• [WHAT YOU NEED TO DO]: A picture-free, exact transcript of the entries below is required.

• [EXERCISE MATERIAL]:
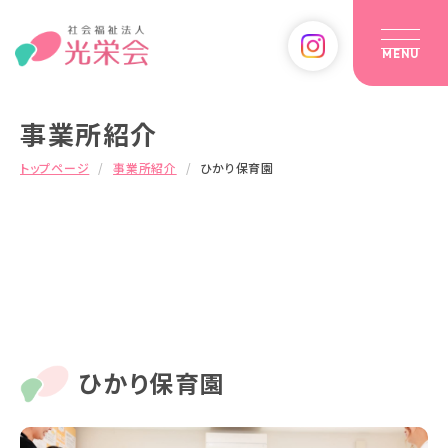
MENU
事業所紹介
トップページ
事業所紹介
ひかり保育園
ひかり保育園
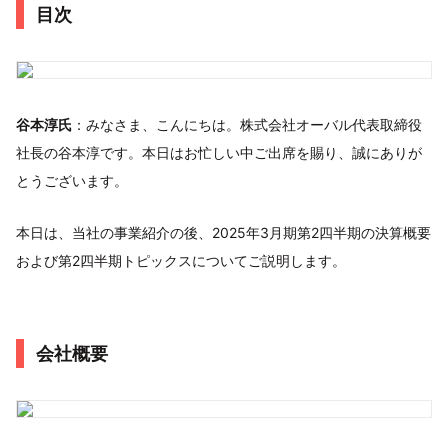
目次
谷本淳氏
：みなさま、こんにちは。株式会社オーバル代表取締役
社長の谷本淳です。本日はお忙しい中ご出席を賜り、誠にありが
とうございます。
本日は、当社の事業紹介の後、2025年3月期第2四半期の決算概要
および第2四半期トピックスについてご説明します。
会社概要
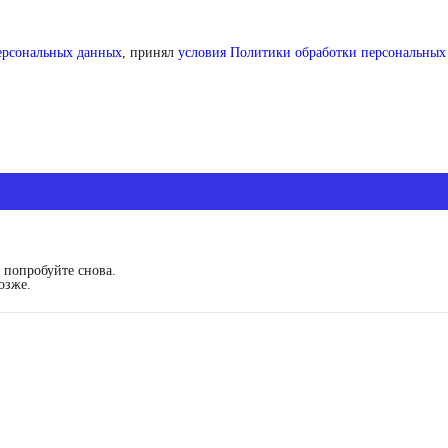
персональных данных
, принял
условия Политики обработки персональных
 попробуйте снова.
озже.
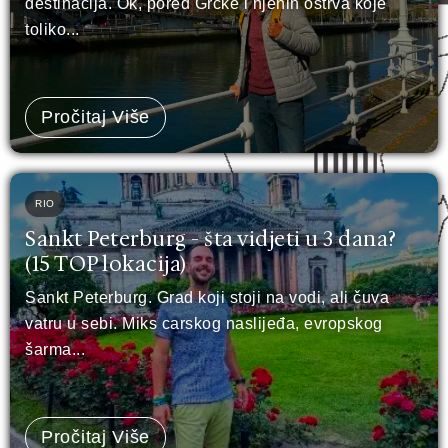
destinacija. Ok, pored Grčke i njenih ostrva koje
toliko...
Pročitaj Više
RIO
Sankt Peterburg - šta vidjeti u 3 dana?
(15 TOP lokacija)
Sankt Peterburg. Grad koji stoji na vodi, ali čuva
vatru u sebi. Miks carskog naslijeđa, evropskog
šarma...
Pročitaj Više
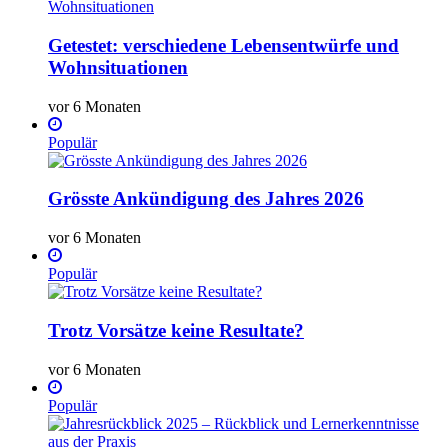
Getestet: verschiedene Lebensentwürfe und
Wohnsituationen
vor 6 Monaten
Populär
Grösste Ankündigung des Jahres 2026
vor 6 Monaten
Populär
Trotz Vorsätze keine Resultate?
vor 6 Monaten
Populär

• [OUTPUT FOR THIS EXERCISE]:
MENU
事業所紹介
トップページ
事業所紹介
ひかり保育園
ひかり保育園
目次
谷本淳氏
：みなさま、こんにちは。株式会社オーバル代表取締役
社長の谷本淳です。本日はお忙しい中ご出席を賜り、誠にありが
とうございます。
本日は、当社の事業紹介の後、2025年3月期第2四半期の決算概要
および第2四半期トピックスについてご説明します。
会社概要
персональных данных
, принял
условия Политики обработки персональных
 попробуйте снова.
озже.
destinacija. Ok, pored Grčke i njenih ostrva koje
toliko...
Pročitaj Više
RIO
Sankt Peterburg - šta vidjeti u 3 dana?
(15 TOP lokacija)
Sankt Peterburg. Grad koji stoji na vodi, ali čuva
vatru u sebi. Miks carskog naslijeđa, evropskog
šarma...
Pročitaj Više
Getestet: verschiedene Lebensentwürfe und
Wohnsituationen
vor 6 Monaten
Populär
Grösste Ankündigung des Jahres 2026
vor 6 Monaten
Populär
Trotz Vorsätze keine Resultate?
vor 6 Monaten
Populär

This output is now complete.